Kebijakan dan Peran Sentral Pemerintah (Khalifah)

Para khalifah pada masa Daulah Abbasiyah adalah pembuat dan pemegang kebijakan dalam berbagai bidang, sosial, politik, kebudayaan dan ekonomi. Pelaksana kebijakannya adalah seorang perdana menteri (al-wazir), meskipun ada kalanya seorang khalifah pembuat dan pelaksana kebijakan sekaligus. Secara struktural, elite-politik dan pemerintahan Daulah Abbasiyah, khususnya para khalifah, seperti Khalifah Harun al-Rasyid (789 – 809 M.) dan putranya, Khalifah al-Ma’Mun (813 – 833 M.) memiliki interest dan political will yang besar dan signifikan dalam bidang kebudayaan, khususnya keilmuan, baik untuk tujuan pengembangan keilmuan maupun pembangunan politik pencitraan daulahnya. Salah satu kebijakan yang dilakukan oleh Khalifah Harun al-Rasyid adalah mendirikan Bait al-Hikmah sebagai sebuah pusat kepustakaan dan keilmuan Islam. Ia adalah perpustakaan terbesar di Iraq dan di dunia pada masanya, yang kemudian berhasil dikembangkan oleh Khalifah al-Ma’mun, putra Khalifah Harun al-Rasyid, dengan melakukan terjemahan buku-buku filsafat Yunani sebagai referensi penting Bait al-Hikmah, dan menjadikannya sebagai pusat kajian keilmuan dan sebuah akademi.

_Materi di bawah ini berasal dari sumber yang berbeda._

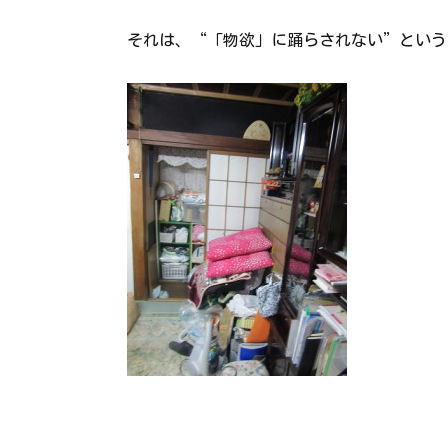
それは、“「物欲」に踊らされない”という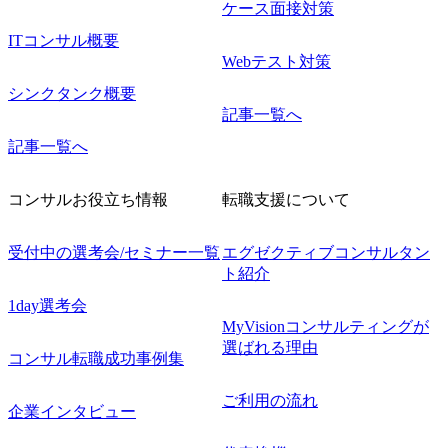
ケース面接対策
ITコンサル概要
Webテスト対策
シンクタンク概要
記事一覧へ
記事一覧へ
コンサルお役立ち情報
転職支援について
受付中の選考会/セミナー一覧
エグゼクティブコンサルタン
ト紹介
1day選考会
MyVisionコンサルティングが
選ばれる理由
コンサル転職成功事例集
ご利用の流れ
企業インタビュー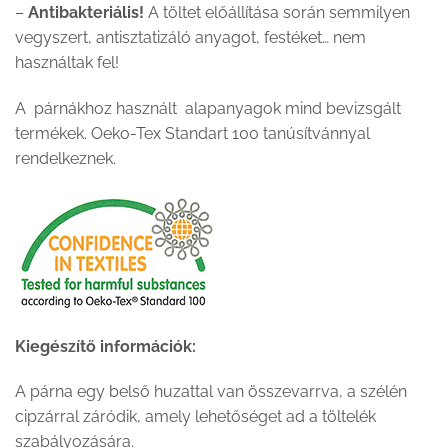
–
Antibakteriális!
A töltet előállítása során semmilyen
vegyszert, antisztatizáló anyagot, festéket… nem
használtak fel!
A párnákhoz használt alapanyagok mind bevizsgált
termékek. Oeko-Tex Standart 100 tanúsítvánnyal
rendelkeznek.
Kiegészítő információk:
A párna egy belső huzattal van összevarrva, a szélén
cipzárral záródik, amely lehetőséget ad a töltelék
szabályozására.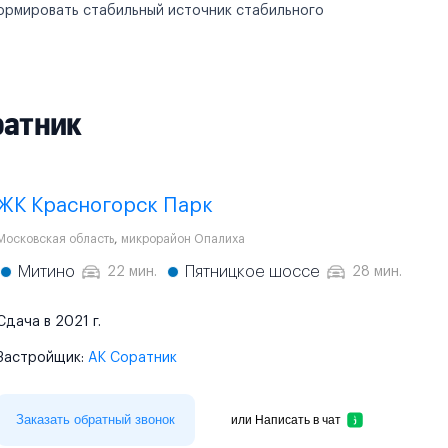
формировать стабильный источник стабильного
ратник
ЖК Красногорск Парк
Московская область
,
микрорайон Опалиха
Митино
Пятницкое шоссе
22 мин.
28 мин.
Сдача в 2021 г.
Застройщик:
АК Соратник
Заказать обратный звонок
или
Написать в чат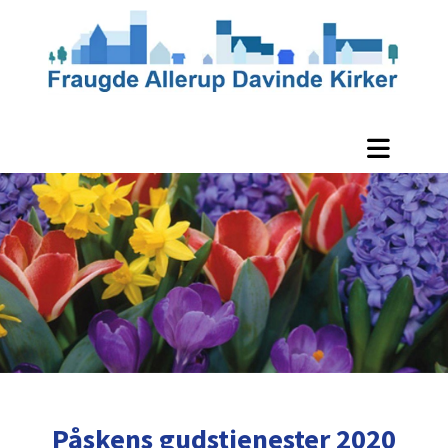
Påskens gudstjenester 2020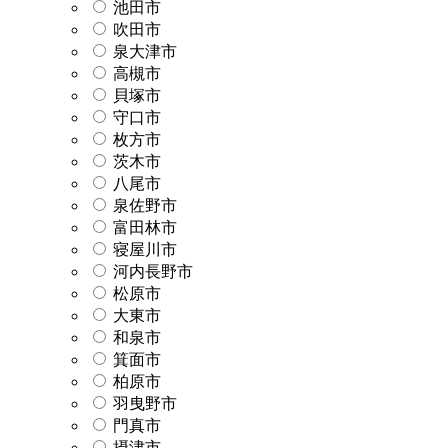
池田市
吹田市
泉大津市
高槻市
貝塚市
守口市
枚方市
茨木市
八尾市
泉佐野市
富田林市
寝屋川市
河内長野市
松原市
大東市
和泉市
箕面市
柏原市
羽曳野市
門真市
摂津市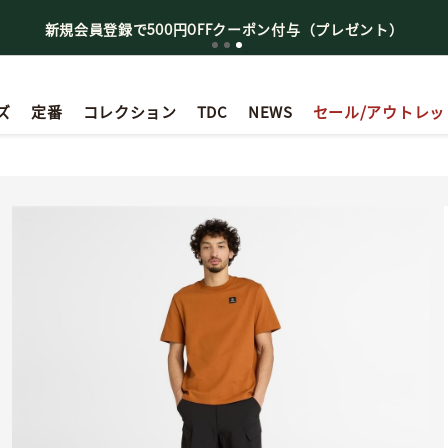
新規会員登録で500円OFFクーポン付与（プレゼント）
ズ
定番
コレクション
TDC
NEWS
セール/アウトレッ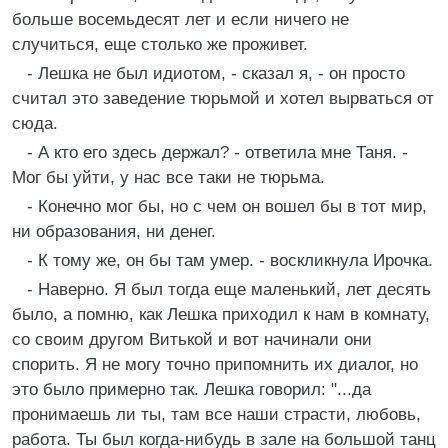
больше восемьдесят лет и если ничего не
случиться, еще столько же проживет.
- Лешка не был идиотом, - сказал я, - он просто
считал это заведение тюрьмой и хотел вырваться от
сюда.
- А кто его здесь держал? - ответила мне Таня. -
Мог бы уйти, у нас все таки не тюрьма.
- Конечно мог бы, но с чем он вошел бы в тот мир,
ни образования, ни денег.
- К тому же, он бы там умер. - воскликнула Ирочка.
- Наверно. Я был тогда еще маленький, лет десять
было, а помню, как Лешка приходил к нам в комнату,
со своим другом Витькой и вот начинали они
спорить. Я не могу точно припомнить их диалог, но
это было примерно так. Лешка говорил: "...да
пронимаешь ли ты, там все наши страсти, любовь,
работа. Ты был когда-нибудь в зале на большой танц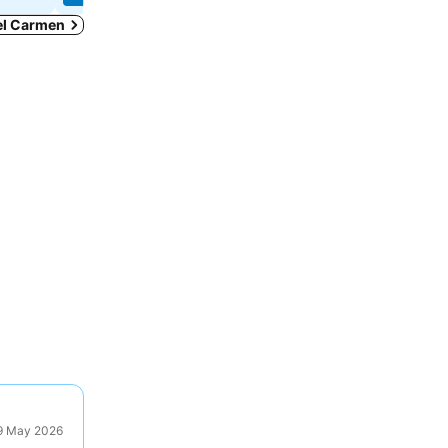
del Carmen
29 May 2026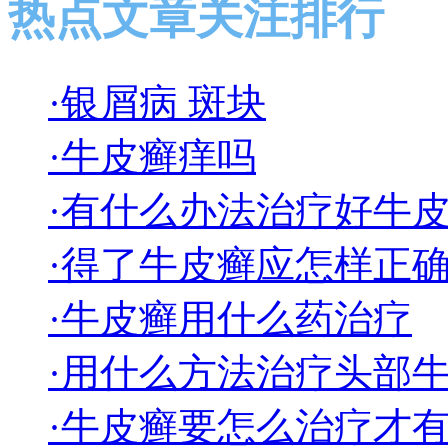
热点文章关注排行
·银屑病 斑块
·牛皮癣痒吗
·有什么办法治疗好牛
·得了牛皮癣应怎样正
·牛皮癣用什么药治疗
·用什么方法治疗头部
·牛皮癣要怎么治疗才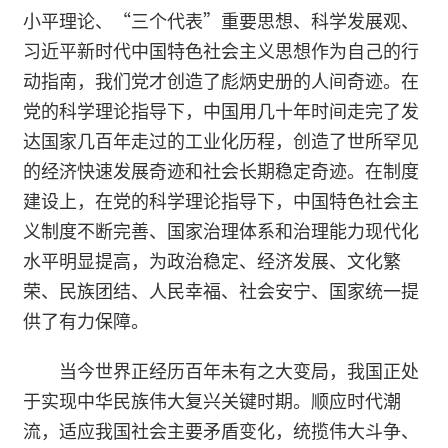
小平理论、“三个代表”重要思想、科学发展观、
习近平新时代中国特色社会主义思想作为自己的行
动指南，我们党才创造了彪炳史册的人间奇迹。在
党的科学理论指导下，中国用几十年时间走完了发
达国家几百年走过的工业化历程，创造了世所罕见
的经济快速发展奇迹和社会长期稳定奇迹。在制度
建设上，在党的科学理论指导下，中国特色社会主
义制度不断完善、国家治理体系和治理能力现代化
水平明显提高，为政治稳定、经济发展、文化繁
荣、民族团结、人民幸福、社会安宁、国家统一提
供了有力保障。
当今世界正经历百年未有之大变局，我国正处
于实现中华民族伟大复兴关键时期。顺应时代潮
流，适应我国社会主要矛盾变化，统揽伟大斗争、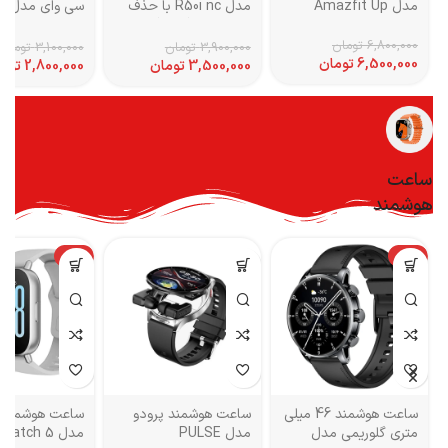
مدل Amazfit Up
مدل R50i nc با حذف
سی و
نویز فعال (ANC)
ANC2 با نوی
فعال (ANC)
6,800,000
تومان
3,900,000
تومان
3,100,000
تومان
6,500,000
تومان
3,500,000
تومان
2,800,000
توم
ساعت
هوشمند
-5%
-3%
ساعت هوشمند 46 میلی
ساعت هوشمند پرودو
ساعت هوشمند 
متری گلوریمی مدل
مدل PULSE
مدل atch 5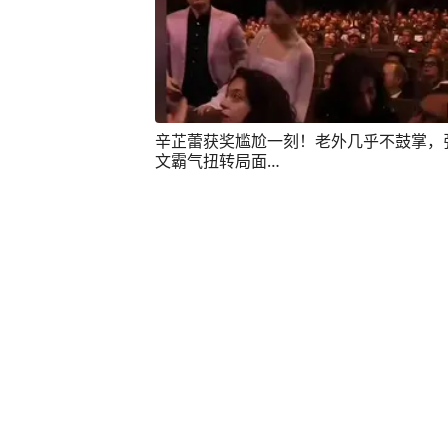
辛芷蕾获奖尴尬一刻！老外几乎不鼓掌，
文霸气扭转局面…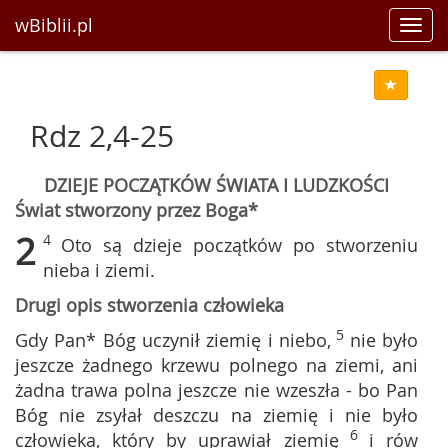
wBiblii.pl
Toggl
navig
Rdz 2,4-25
DZIEJE POCZĄTKÓW ŚWIATA I LUDZKOŚCI
Świat stworzony przez Boga*
2
4
Oto są dzieje początków po stworzeniu
nieba i ziemi.
Drugi opis stworzenia człowieka
5
Gdy Pan* Bóg uczynił ziemię i niebo,
nie było
jeszcze żadnego krzewu polnego na ziemi, ani
żadna trawa polna jeszcze nie wzeszła - bo Pan
Bóg nie zsyłał deszczu na ziemię i nie było
6
człowieka, który by uprawiał ziemię
i rów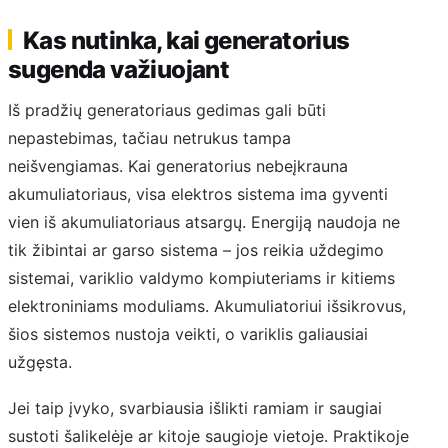
Kas nutinka, kai generatorius
sugenda važiuojant
Iš pradžių generatoriaus gedimas gali būti
nepastebimas, tačiau netrukus tampa
neišvengiamas. Kai generatorius nebeįkrauna
akumuliatoriaus, visa elektros sistema ima gyventi
vien iš akumuliatoriaus atsargų. Energiją naudoja ne
tik žibintai ar garso sistema – jos reikia uždegimo
sistemai, variklio valdymo kompiuteriams ir kitiems
elektroniniams moduliams. Akumuliatoriui išsikrovus,
šios sistemos nustoja veikti, o variklis galiausiai
užgęsta.
Jei taip įvyko, svarbiausia išlikti ramiam ir saugiai
sustoti šalikelėje ar kitoje saugioje vietoje. Praktikoje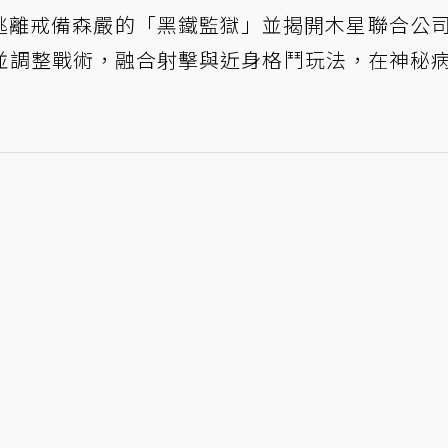
，試圖逃離戒備森嚴的「黑鐵監獄」並揭開木星聯合公
並調整戰術，融合射擊與近身格鬥玩法，在神秘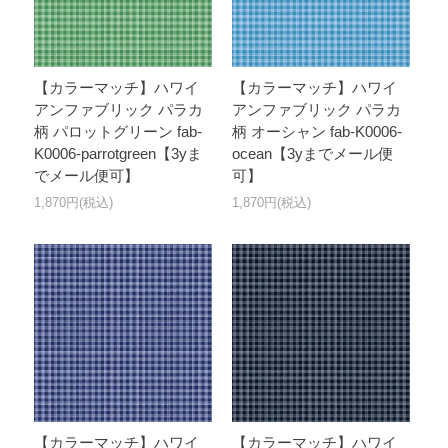
【カラーマッチ】ハワイ
【カラーマッチ】ハワイ
アンファブリック パラカ
アンファブリック パラカ
柄 パロットグリーン fab-
柄 オーシャン fab-K0006-
K0006-parrotgreen【3yま
ocean【3yまでメール便
でメール便可】
可】
1,870円(税込)
1,870円(税込)
【カラーマッチ】ハワイ
【カラーマッチ】ハワイ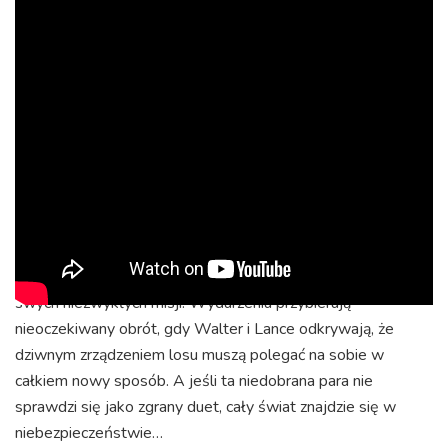
Superagent Lance Sterling i naukowiec Walter Beckett są
niemal dokładnymi przeciwieństwami. Lance jest pewny
siebie, elegancki i obyty. Walter natomiast nie jest zbyt
kontaktowy, ale nadrabia to sprytem i inwencją, wynajdując
niesamowite gadżety, które Lance wykorzystuje podczas
swych niezwykłych misji. Wydarzenia przybierają
nieoczekiwany obrót, gdy Walter i Lance odkrywają, że
dziwnym zrządzeniem losu muszą polegać na sobie w
całkiem nowy sposób. A jeśli ta niedobrana para nie
sprawdzi się jako zgrany duet, cały świat znajdzie się w
niebezpieczeństwie…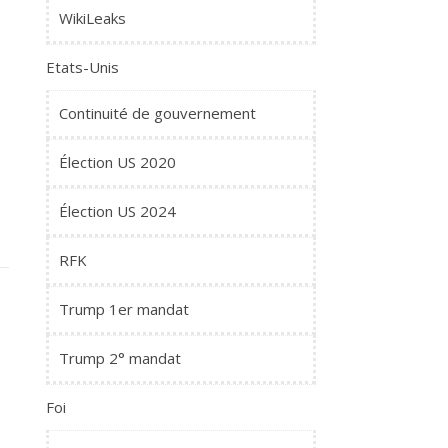
WikiLeaks
Etats-Unis
Continuité de gouvernement
Élection US 2020
Élection US 2024
RFK
Trump 1er mandat
Trump 2° mandat
Foi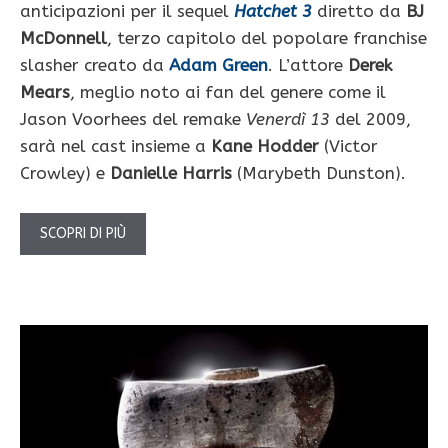
anticipazioni per il sequel
Hatchet 3
diretto da
BJ
McDonnell
, terzo capitolo del popolare franchise
slasher creato da
Adam Green
. L’attore
Derek
Mears
, meglio noto ai fan del genere come il
Jason Voorhees del remake
Venerdì 13
del 2009,
sarà nel cast insieme a
Kane Hodder
(Victor
Crowley) e
Danielle Harris
(Marybeth Dunston).
SCOPRI DI PIÙ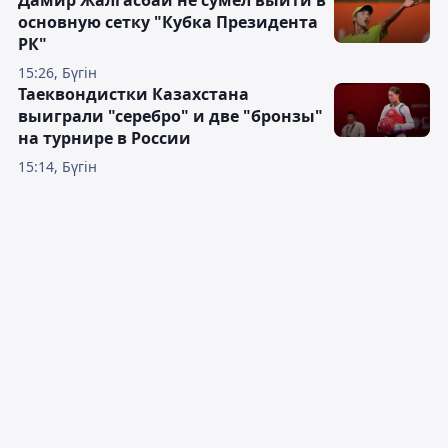
Дамир Жалгасбай не сумел выйти в
основную сетку "Кубка Президента
РК"
15:26, Бүгін
Таеквондистки Казахстана
выиграли "серебро" и две "бронзы"
на турнире в России
15:14, Бүгін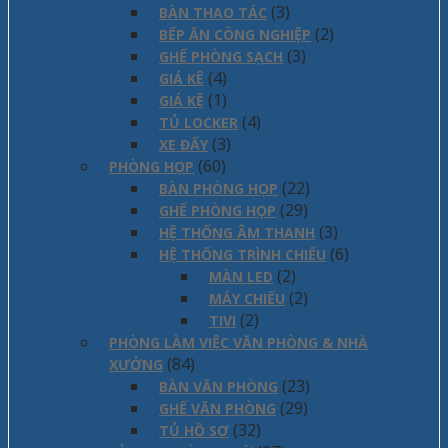
(3)
BÀN THAO TÁC
(2)
BẾP ĂN CÔNG NGHIỆP
(3)
GHẾ PHÒNG SẠCH
(4)
GIÁ KÊ
(1)
GIÁ KỆ
(4)
TỦ LOCKER
(3)
XE ĐẨY
(60)
PHÒNG HỌP
(22)
BÀN PHÒNG HỌP
(29)
GHẾ PHÒNG HỌP
(3)
HỆ THỐNG ÂM THANH
(6)
HỆ THỐNG TRÌNH CHIẾU
(2)
MÀN LED
(2)
MÁY CHIẾU
(2)
TIVI
PHÒNG LÀM VIỆC VĂN PHÒNG & NHÀ
(84)
XƯỞNG
(23)
BÀN VĂN PHÒNG
(29)
GHẾ VĂN PHÒNG
(32)
TỦ HỒ SƠ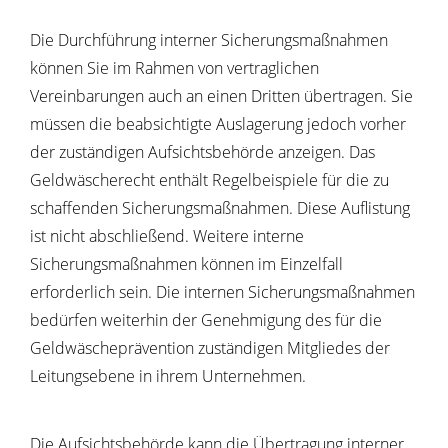
Die Durchführung interner Sicherungsmaßnahmen
können Sie im Rahmen von vertraglichen
Vereinbarungen auch an einen Dritten übertragen. Sie
müssen die beabsichtigte Auslagerung jedoch vorher
der zuständigen Aufsichtsbehörde anzeigen. Das
Geldwäscherecht enthält Regelbeispiele für die zu
schaffenden Sicherungsmaßnahmen. Diese Auflistung
ist nicht abschließend. Weitere interne
Sicherungsmaßnahmen können im Einzelfall
erforderlich sein. Die internen Sicherungsmaßnahmen
bedürfen weiterhin der Genehmigung des für die
Geldwäscheprävention zuständigen Mitgliedes der
Leitungsebene in ihrem Unternehmen.
Die Aufsichtsbehörde kann die Übertragung interner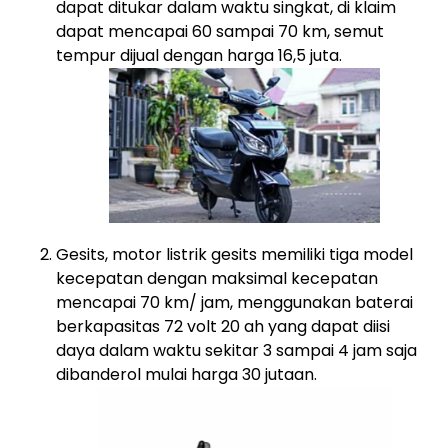
dapat ditukar dalam waktu singkat, di klaim
dapat mencapai 60 sampai 70 km, semut
tempur dijual dengan harga 16,5 juta.
Gesits, motor listrik gesits memiliki tiga model
kecepatan dengan maksimal kecepatan
mencapai 70 km/ jam, menggunakan baterai
berkapasitas 72 volt 20 ah yang dapat diisi
daya dalam waktu sekitar 3 sampai 4 jam saja
dibanderol mulai harga 30 jutaan.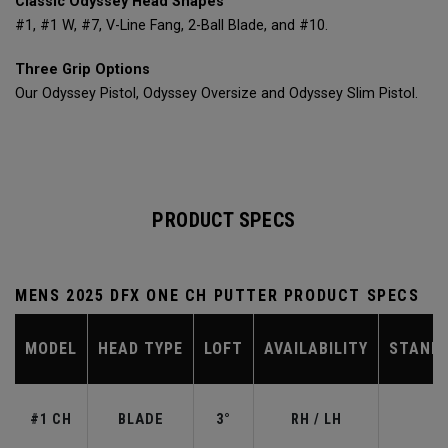
Classic Odyssey Head Shapes
#1, #1 W, #7, V-Line Fang, 2-Ball Blade, and #10.
Three Grip Options
Our Odyssey Pistol, Odyssey Oversize and Odyssey Slim Pistol.
PRODUCT SPECS
MENS 2025 DFX ONE CH PUTTER PRODUCT SPECS
MODEL
HEAD TYPE
LOFT
AVAILABILITY
STAND
#1 CH
BLADE
3°
RH / LH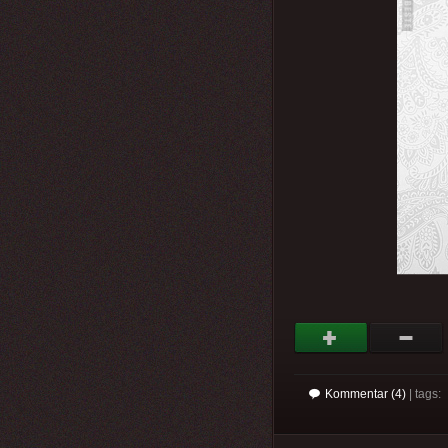
Kommentar (4)
| tags: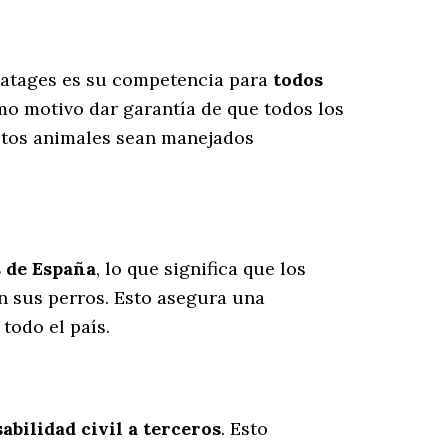
lbatages es su competencia para
todos
mo motivo dar garantía de que todos los
estos animales sean manejados
s de España
, lo que significa que los
n sus perros
. Esto asegura una
todo el país.
bilidad civil a terceros
. Esto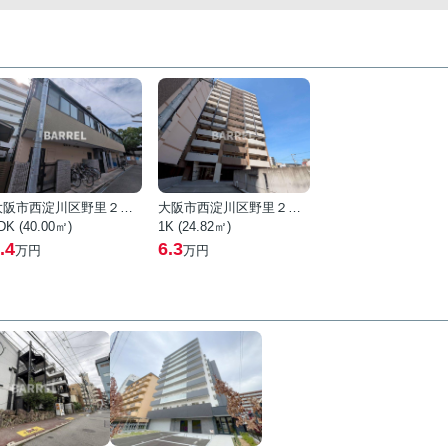
大阪市西淀川区野里２丁目
大阪市西淀川区野里２丁目
DK (40.00㎡)
1K (24.82㎡)
.4
6.3
万円
万円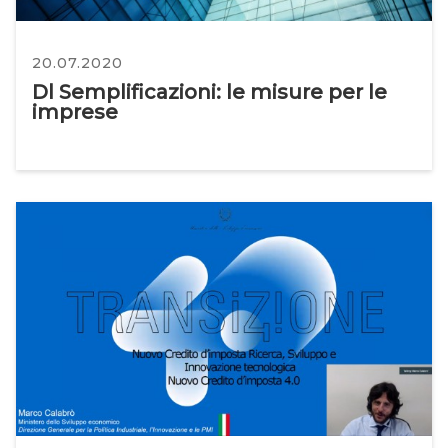
20.07.2020
Dl Semplificazioni: le misure per le
imprese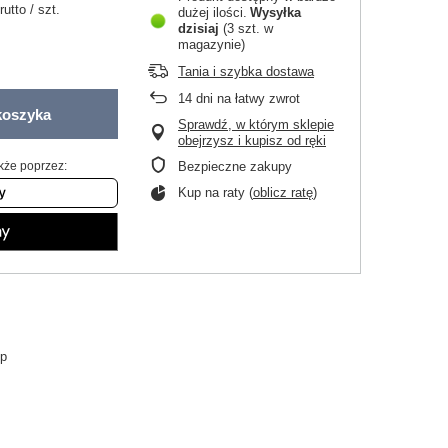
rutto
/
szt.
dużej ilości
Wysyłka
dzisiaj
(3 szt. w
magazynie)
Tania i szybka dostawa
14
dni na łatwy zwrot
koszyka
Sprawdź, w którym sklepie
obejrzysz i kupisz od ręki
kże poprzez:
Bezpieczne zakupy
Kup na raty (
oblicz ratę
)
op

Selain para khalifahnya, perdana menteri juga berperan dalam proses pengembangan kepustakaan Daulah Abbasiyah. Keluarga al-Barmaki, Yahya Bin Khalid al-Barmaki, misalnya beliau berhasil mendatangkan dan menerjemahkan naskah Almagest karya Ptolemy. Sangat boleh jadi, dia juga berperan dalam mempengaruhi kebijakan Khalifah Harun al-Rasyid (789 – 809 M.) ke arah arah pengembangan Bait al-Hikmah dan penerjemahan buku-buku Yunani, sebab selain perdana menteri, dia juga adalah guru Harun al-Rasyid, sebelum diangkat menjadi perdana menteri. Sementara secara kultural kedua khalifah tersebut berhasil dalam mengumpulkan dan mengaktifkan para ulama, ilmuwan dan sasterawan terlibat secara langsung dalam forum-forum ilmiah, penerjemahan, penelitian, proses editing dan penulisan karya dalam pengembangan Bait al-Hikma

Untuk menunjukkan perkembanagan pesat dan kemajuan kepustakaan Islam pada kedua masa khalifah ini, maka berikut akan dijelaskan mengenai perpustakaan Bait al-Hikmah pada masa keduanya, dengan fokus pada koleksi buku-buku, pengelolaan dan pendistribuasian dan pengembangannya, untuk kepentingan kepustakaan Islam pada masanya dan masa berikutnya.

Sumber:

M. Dhaifullah Bathanah, Dirasah fi Tarikh al-Khulafa al-Amawiyyin, hlm. 137 dst.

Dimitri Gutas, Greek Thought, Arabic Culture : The Graeco Arabic Translation Movement in Baghdad and Early Arabic Society, (London&New York : Routlege, 1998), hlm. 83.

Ibn Nadim, al-Fihrith, hlm. 242.

Kamis, 30 Desember 2010

Perpustakaan Bait al-Hikmah di Baghdad, Irak


Suatu malam Khalifah al-Ma’mun bermimpi dan bertanya kepada Aristoteles tentang makna kebenaran. Wahai filosof agung apa gerangan makna kebenaran itu?Kebenaran adalah apa saja yang benar menurut akal. Kemudian apa lagi? Kebenaran adalah apa saja yang benar menurut syara’ (agama). Kemudian apa lagi? Kebenaran adalah apa saja yang benar menurut pandangan orang mayoritas.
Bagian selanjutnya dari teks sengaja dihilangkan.